◆ WHAT THE TASK REQUIRES ◆
Lines with the word "Extensions" are the ones wanted. Copy each of them from the entries below.

◆ Saved data entries ◆

◇ ◇ ◇ ◇ ◇ ◇ ◇

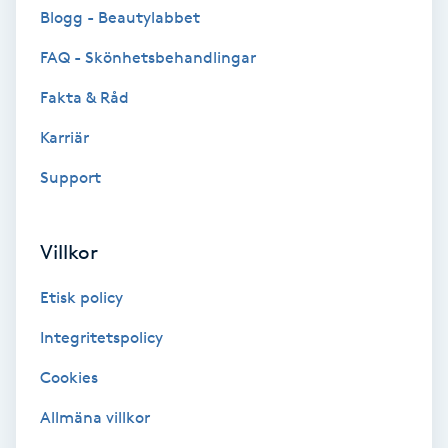
Cryoterapi
Blogg - Beautylabbet
D
FAQ - Skönhetsbehandlingar
Damklippning
Fakta & Råd
Karriär
Dermapen
Support
Diamantslipning
E
Villkor
Enzympeeling
Etisk policy
Extensions
Integritetspolicy
Cookies
Extensions borttagning
Allmäna villkor
Eyeliner-tatuering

◇ ◇ ◇ ◇ ◇ ◇ ◇

◆ OUTPUT BELOW ◆
Extensions
Extensions borttagning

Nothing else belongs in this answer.